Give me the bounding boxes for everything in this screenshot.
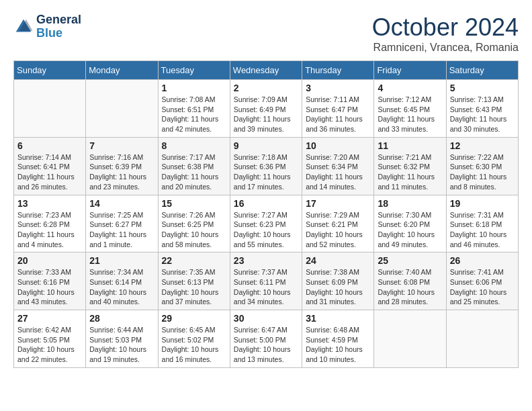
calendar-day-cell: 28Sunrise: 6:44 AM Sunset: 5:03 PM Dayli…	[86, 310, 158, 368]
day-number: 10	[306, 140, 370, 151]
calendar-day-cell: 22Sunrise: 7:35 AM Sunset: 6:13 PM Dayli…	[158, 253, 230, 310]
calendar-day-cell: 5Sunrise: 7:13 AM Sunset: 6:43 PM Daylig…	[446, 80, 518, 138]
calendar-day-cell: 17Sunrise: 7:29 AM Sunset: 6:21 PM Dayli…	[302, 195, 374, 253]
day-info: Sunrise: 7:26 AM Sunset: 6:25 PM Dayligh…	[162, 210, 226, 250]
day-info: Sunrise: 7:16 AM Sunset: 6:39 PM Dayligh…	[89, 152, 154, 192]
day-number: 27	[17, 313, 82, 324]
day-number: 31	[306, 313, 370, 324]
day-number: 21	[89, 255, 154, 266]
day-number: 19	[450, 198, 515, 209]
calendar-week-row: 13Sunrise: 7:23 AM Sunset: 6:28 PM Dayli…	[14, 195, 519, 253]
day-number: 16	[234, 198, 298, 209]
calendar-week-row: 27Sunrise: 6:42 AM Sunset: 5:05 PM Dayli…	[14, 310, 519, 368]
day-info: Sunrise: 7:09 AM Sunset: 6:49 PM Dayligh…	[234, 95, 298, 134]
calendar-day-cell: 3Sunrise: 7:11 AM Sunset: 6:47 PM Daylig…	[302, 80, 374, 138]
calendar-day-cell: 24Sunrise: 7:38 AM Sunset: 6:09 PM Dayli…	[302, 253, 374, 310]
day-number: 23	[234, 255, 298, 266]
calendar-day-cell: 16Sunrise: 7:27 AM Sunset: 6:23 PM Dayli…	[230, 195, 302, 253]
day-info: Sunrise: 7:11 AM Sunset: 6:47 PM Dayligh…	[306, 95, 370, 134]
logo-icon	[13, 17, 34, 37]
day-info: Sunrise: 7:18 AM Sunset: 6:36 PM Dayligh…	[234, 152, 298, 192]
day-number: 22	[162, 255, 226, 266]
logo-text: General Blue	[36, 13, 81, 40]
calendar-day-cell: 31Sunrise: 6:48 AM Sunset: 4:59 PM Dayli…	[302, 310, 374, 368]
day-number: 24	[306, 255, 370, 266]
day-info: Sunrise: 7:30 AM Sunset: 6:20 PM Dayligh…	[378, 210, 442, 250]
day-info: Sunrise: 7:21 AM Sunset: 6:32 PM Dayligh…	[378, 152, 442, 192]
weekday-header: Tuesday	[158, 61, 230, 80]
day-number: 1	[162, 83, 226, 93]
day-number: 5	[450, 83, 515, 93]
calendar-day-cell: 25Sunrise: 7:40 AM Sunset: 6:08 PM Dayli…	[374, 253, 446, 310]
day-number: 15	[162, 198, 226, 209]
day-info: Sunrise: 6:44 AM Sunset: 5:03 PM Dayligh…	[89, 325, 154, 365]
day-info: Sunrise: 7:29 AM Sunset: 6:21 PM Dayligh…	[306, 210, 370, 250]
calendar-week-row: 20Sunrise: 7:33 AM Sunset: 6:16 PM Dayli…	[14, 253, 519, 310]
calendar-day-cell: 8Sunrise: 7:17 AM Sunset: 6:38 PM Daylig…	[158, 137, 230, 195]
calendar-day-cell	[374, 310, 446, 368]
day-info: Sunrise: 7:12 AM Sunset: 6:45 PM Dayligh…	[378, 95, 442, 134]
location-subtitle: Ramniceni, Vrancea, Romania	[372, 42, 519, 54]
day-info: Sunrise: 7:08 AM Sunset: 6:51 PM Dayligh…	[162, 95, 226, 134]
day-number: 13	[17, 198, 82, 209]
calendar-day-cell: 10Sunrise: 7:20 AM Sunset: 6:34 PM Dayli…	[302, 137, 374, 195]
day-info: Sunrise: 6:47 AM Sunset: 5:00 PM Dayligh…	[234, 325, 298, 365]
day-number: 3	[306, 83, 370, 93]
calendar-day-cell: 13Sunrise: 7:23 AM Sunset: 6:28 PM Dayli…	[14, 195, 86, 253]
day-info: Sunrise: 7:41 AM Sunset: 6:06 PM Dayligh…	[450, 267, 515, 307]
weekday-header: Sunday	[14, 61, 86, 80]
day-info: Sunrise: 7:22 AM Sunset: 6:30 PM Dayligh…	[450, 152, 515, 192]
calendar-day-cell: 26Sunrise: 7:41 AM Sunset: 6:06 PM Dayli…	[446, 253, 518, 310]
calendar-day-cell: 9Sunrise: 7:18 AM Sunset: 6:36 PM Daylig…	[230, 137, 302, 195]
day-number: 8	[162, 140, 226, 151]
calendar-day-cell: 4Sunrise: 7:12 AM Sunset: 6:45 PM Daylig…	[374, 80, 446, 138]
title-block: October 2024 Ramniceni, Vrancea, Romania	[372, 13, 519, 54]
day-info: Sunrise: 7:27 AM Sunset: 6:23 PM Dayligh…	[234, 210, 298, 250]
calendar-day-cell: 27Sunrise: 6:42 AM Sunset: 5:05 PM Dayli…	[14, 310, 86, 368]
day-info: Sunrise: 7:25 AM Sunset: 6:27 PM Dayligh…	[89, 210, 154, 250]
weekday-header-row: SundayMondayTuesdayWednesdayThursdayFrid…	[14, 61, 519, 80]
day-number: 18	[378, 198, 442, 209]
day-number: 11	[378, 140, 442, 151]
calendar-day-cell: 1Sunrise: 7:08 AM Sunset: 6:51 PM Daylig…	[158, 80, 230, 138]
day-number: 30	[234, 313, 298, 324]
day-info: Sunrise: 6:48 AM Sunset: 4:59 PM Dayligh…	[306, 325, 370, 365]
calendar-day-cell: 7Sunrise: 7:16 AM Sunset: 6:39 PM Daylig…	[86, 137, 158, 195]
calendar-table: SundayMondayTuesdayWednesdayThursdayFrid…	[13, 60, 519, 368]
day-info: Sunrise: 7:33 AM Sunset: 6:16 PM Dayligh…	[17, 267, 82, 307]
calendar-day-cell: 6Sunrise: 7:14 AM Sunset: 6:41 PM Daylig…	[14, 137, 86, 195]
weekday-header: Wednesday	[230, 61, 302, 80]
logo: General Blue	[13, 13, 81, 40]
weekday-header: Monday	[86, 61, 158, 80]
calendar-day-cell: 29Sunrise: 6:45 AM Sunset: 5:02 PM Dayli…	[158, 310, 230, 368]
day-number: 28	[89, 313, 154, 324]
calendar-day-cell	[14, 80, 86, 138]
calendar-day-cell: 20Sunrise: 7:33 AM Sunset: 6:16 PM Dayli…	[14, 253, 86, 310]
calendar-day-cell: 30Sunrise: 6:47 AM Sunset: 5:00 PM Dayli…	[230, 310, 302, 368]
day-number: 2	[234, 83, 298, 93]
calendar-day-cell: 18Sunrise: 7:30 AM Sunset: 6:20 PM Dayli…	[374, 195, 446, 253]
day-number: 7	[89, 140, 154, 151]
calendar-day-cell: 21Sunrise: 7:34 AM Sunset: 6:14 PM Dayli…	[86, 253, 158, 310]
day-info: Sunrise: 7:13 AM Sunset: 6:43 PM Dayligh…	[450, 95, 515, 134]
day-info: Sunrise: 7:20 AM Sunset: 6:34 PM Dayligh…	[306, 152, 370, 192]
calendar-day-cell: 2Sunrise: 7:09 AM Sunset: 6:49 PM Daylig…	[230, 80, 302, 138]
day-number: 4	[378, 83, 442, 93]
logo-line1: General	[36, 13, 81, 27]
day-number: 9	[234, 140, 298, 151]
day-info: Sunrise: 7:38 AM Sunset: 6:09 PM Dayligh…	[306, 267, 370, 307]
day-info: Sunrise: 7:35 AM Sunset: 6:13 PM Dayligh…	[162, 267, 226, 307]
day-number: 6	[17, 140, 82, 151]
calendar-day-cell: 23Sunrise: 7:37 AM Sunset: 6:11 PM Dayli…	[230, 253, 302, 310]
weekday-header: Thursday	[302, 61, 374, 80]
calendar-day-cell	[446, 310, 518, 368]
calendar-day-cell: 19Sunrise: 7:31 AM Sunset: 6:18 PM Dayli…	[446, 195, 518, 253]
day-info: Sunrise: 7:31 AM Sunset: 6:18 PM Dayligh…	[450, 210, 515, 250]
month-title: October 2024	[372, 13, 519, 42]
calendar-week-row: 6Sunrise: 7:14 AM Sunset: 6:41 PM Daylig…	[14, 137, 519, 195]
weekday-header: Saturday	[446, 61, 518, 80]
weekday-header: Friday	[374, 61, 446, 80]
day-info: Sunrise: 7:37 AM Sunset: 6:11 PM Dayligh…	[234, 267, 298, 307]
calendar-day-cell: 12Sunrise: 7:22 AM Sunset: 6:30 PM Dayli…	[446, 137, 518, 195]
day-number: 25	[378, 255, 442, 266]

==

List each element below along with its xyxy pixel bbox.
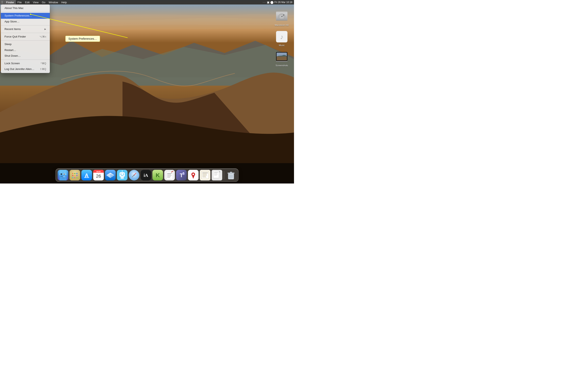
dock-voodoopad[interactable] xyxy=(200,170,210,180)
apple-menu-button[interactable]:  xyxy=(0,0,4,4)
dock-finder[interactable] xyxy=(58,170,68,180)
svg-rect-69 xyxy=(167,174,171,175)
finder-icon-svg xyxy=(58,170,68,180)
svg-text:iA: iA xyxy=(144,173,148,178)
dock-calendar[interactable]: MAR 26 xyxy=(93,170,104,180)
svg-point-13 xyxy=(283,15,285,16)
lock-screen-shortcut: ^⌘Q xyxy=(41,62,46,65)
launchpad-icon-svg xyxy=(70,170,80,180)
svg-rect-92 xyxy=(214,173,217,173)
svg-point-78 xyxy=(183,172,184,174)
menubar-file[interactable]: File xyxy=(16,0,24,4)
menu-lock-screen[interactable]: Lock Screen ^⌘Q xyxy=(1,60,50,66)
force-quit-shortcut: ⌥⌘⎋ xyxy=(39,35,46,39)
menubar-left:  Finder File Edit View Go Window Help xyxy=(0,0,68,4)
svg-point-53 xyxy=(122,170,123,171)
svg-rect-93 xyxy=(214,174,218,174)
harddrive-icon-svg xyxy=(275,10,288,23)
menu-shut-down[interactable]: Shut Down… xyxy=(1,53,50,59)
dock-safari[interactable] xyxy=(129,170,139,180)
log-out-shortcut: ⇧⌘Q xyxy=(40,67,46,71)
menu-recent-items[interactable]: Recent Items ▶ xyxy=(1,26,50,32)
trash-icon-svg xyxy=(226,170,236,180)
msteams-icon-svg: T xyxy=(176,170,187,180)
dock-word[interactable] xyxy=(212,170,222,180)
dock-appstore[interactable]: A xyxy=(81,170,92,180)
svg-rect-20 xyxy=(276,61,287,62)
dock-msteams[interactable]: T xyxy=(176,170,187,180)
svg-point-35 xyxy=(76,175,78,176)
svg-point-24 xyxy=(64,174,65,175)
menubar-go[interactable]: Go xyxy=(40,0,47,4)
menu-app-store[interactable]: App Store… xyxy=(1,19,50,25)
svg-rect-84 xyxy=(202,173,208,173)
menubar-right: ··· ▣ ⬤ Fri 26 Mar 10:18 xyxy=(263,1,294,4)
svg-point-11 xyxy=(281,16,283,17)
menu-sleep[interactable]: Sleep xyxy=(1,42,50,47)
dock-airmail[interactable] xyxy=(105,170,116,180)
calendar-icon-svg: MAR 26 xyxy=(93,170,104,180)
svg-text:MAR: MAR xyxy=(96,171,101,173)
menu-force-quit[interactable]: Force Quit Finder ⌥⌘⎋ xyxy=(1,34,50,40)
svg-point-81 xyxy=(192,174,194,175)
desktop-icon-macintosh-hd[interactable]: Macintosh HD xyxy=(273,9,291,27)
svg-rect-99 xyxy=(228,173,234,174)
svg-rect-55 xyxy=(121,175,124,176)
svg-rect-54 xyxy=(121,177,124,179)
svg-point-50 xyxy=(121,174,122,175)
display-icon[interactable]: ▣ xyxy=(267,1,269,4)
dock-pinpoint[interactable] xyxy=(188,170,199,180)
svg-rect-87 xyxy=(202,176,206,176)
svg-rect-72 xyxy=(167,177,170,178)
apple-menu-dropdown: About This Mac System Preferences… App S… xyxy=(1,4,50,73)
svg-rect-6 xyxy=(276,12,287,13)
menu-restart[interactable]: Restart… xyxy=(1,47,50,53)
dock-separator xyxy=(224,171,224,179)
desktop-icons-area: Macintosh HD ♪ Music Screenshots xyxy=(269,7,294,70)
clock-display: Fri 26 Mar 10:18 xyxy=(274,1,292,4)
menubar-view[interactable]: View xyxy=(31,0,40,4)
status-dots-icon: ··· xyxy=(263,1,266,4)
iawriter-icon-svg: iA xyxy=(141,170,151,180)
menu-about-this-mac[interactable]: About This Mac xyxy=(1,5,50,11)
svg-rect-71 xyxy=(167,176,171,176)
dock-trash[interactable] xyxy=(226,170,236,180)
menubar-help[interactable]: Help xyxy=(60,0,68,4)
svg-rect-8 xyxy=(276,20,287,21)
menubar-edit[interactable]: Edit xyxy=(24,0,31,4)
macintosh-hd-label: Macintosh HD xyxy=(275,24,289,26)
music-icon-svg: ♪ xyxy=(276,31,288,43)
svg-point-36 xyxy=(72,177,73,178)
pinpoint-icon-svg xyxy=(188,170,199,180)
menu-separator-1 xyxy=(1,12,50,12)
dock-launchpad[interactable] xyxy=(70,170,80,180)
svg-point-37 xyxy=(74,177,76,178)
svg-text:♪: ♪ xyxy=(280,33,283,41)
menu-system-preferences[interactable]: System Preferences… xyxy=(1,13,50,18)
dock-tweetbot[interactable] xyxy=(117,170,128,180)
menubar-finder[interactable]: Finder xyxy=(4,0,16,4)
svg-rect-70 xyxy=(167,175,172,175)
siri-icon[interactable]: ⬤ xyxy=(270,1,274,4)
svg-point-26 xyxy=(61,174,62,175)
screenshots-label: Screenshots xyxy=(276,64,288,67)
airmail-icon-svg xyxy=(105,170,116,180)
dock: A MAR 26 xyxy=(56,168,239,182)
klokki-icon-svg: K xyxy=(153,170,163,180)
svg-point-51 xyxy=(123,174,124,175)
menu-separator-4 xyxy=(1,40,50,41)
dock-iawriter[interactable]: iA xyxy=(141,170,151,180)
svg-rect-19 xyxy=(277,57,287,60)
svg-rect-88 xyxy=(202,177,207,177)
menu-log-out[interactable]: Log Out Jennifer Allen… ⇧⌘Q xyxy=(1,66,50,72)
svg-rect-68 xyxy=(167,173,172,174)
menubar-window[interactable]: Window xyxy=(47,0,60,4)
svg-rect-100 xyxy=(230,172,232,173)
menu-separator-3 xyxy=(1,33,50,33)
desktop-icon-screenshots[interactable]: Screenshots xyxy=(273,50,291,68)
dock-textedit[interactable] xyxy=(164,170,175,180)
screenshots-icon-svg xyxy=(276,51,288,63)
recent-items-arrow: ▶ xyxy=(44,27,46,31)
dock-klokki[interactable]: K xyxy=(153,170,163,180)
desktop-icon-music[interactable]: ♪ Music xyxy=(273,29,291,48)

### [About this task]
Looking at the data above, say how many lines contain the word "Preferences", with no added words.

### [Answer to the problem]
2